Monday, October 27, 2014

Who Understands our Sorrows?

 
Photo bye theEap.com

“How I long for the months gone by, for the days when God watched over me,
When his lamp shone upon my head and by his light I walked through darkness!
Oh for the days when I was in my prime, when God’s intimate friendship blessed my house.”
Job: 29: 2-4

I hit the replay button over and over to hear one of my favorite singers use the laments of Job as lyrics to a song. What was wrong with me? Why did this melancholy song comfort me so? Surely a praise chorus should better lift my spirits.
Even so I hung onto every word as the lyrics flowed over me.
Finally it dawned on me: I was sharing the grief of an ancient man. Comradederie of sorrows, fellowship of sadness.
I lived through many trials in the last few years. Finances lost, children straying, chronic pain endured and status lost. Often explaining our last few years is so burdensome that my husband and I keep it to ourselves. Who can understand our sorrows?

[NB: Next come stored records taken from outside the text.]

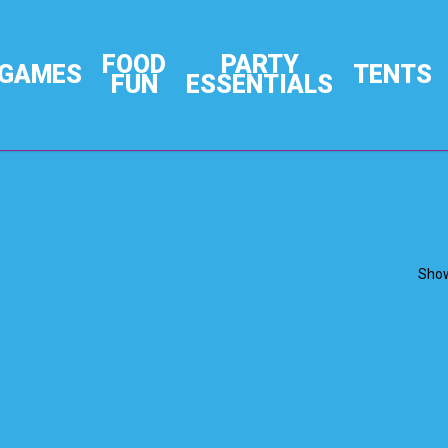
FOOD
PARTY
GAMES
TENTS
FUN
ESSENTIALS
Show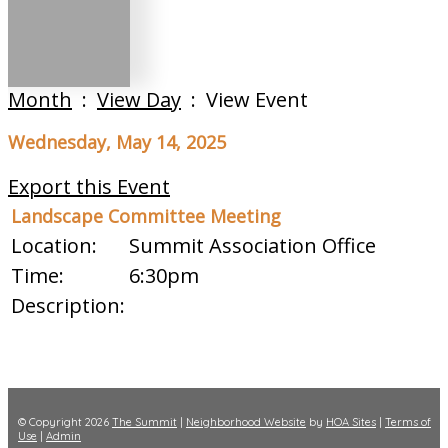
Month
:
View Day
: View Event
Wednesday, May 14, 2025
Export this Event
Landscape Committee Meeting
Location:
Summit Association Office
Time:
6:30pm
Description:
© Copyright 2026
The Summit
|
Neighborhood Website
by
HOA Sites
|
Terms of
Use
|
Admin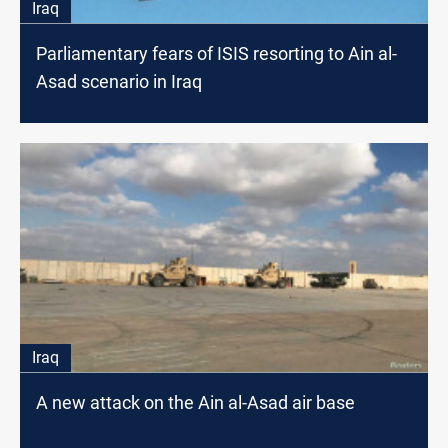
Iraq
Parliamentary fears of ISIS resorting to Ain al-
Asad scenario in Iraq
Iraq
A new attack on the Ain al-Asad air base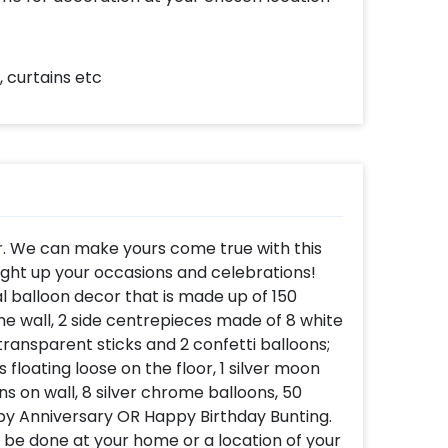
 curtains etc
r. We can make yours come true with this
ight up your occasions and celebrations!
l balloon decor that is made up of 150
the wall, 2 side centrepieces made of 8 white
 transparent sticks and 2 confetti balloons;
 floating loose on the floor, 1 silver moon
ns on wall, 8 silver chrome balloons, 50
ppy Anniversary OR Happy Birthday Bunting.
l be done at your home or a location of your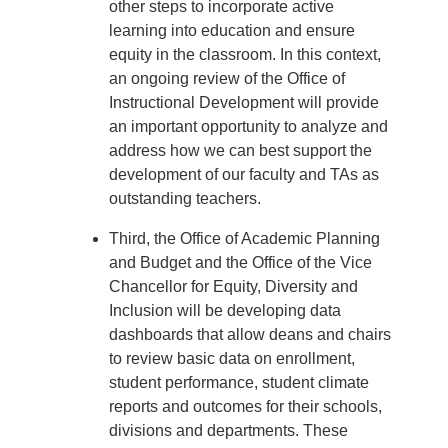
other steps to incorporate active
learning into education and ensure
equity in the classroom. In this context,
an ongoing review of the Office of
Instructional Development will provide
an important opportunity to analyze and
address how we can best support the
development of our faculty and TAs as
outstanding teachers.
Third, the Office of Academic Planning
and Budget and the Office of the Vice
Chancellor for Equity, Diversity and
Inclusion will be developing data
dashboards that allow deans and chairs
to review basic data on enrollment,
student performance, student climate
reports and outcomes for their schools,
divisions and departments. These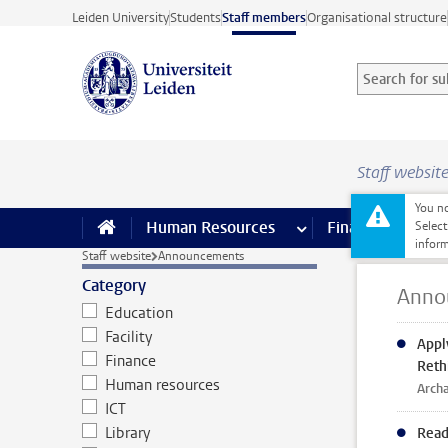
Skip to main content
Leiden University
Students
Staff members
Organisational structure
Search for sub
Searchterm
Staff websit
You no
Human Resources
more Human Resource
Finance
more 
I
Select
inform
Staff website
Announcements
Category
Anno
Education
Facility
Appl
Finance
Reth
Human resources
Archa
ICT
Library
Read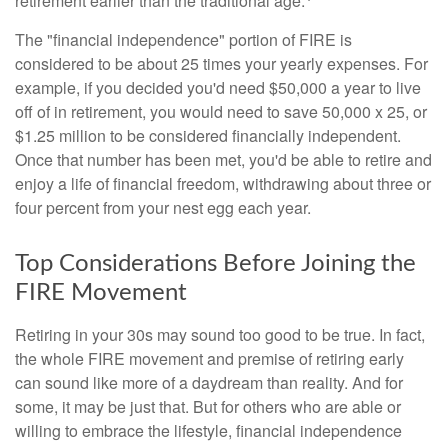
retirement earlier than the traditional age.
The "financial independence" portion of FIRE is
considered to be about 25 times your yearly expenses. For
example, if you decided you'd need $50,000 a year to live
off of in retirement, you would need to save 50,000 x 25, or
$1.25 million to be considered financially independent.
Once that number has been met, you'd be able to retire and
enjoy a life of financial freedom, withdrawing about three or
four percent from your nest egg each year.
Top Considerations Before Joining the
FIRE Movement
Retiring in your 30s may sound too good to be true. In fact,
the whole FIRE movement and premise of retiring early
can sound like more of a daydream than reality. And for
some, it may be just that. But for others who are able or
willing to embrace the lifestyle, financial independence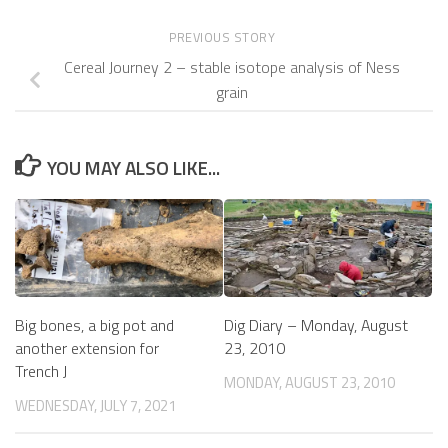
PREVIOUS STORY
Cereal Journey 2 – stable isotope analysis of Ness
grain
YOU MAY ALSO LIKE...
Big bones, a big pot and
Dig Diary – Monday, August
another extension for
23, 2010
Trench J
MONDAY, AUGUST 23, 2010
WEDNESDAY, JULY 7, 2021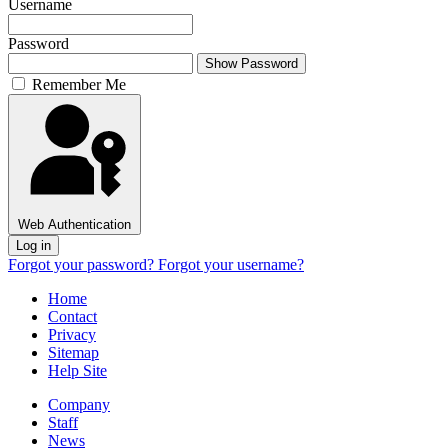
Username
Password
Show Password
Remember Me
Web Authentication
Log in
Forgot your password?
Forgot your username?
Home
Contact
Privacy
Sitemap
Help Site
Company
Staff
News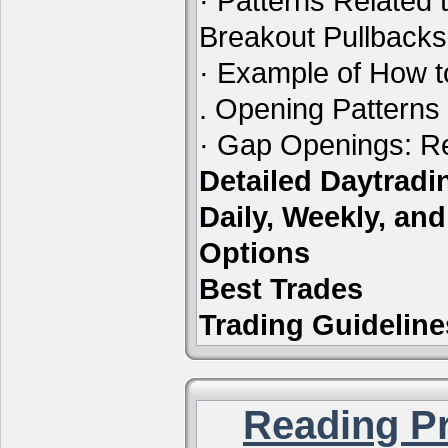
· Patterns Related 
Breakout Pullbacks
· Example of How t
. Opening Patterns
· Gap Openings: Re
Detailed Daytrad
Daily, Weekly, an
Options
Best Trades
Trading Guideline
Reading Pr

Job can. He experienced some of our pain but magnified many times over. And somehow it comforted me to hear, through Joanie Mitchell’s song lyrics, his[CS1]  eternal questions flung at God.

So I sing along, comforted I’m not alone in my hardship, and comforted that God isn’t shocked or even surprised at my questions. The problems don’t go away but they’re easier to bear.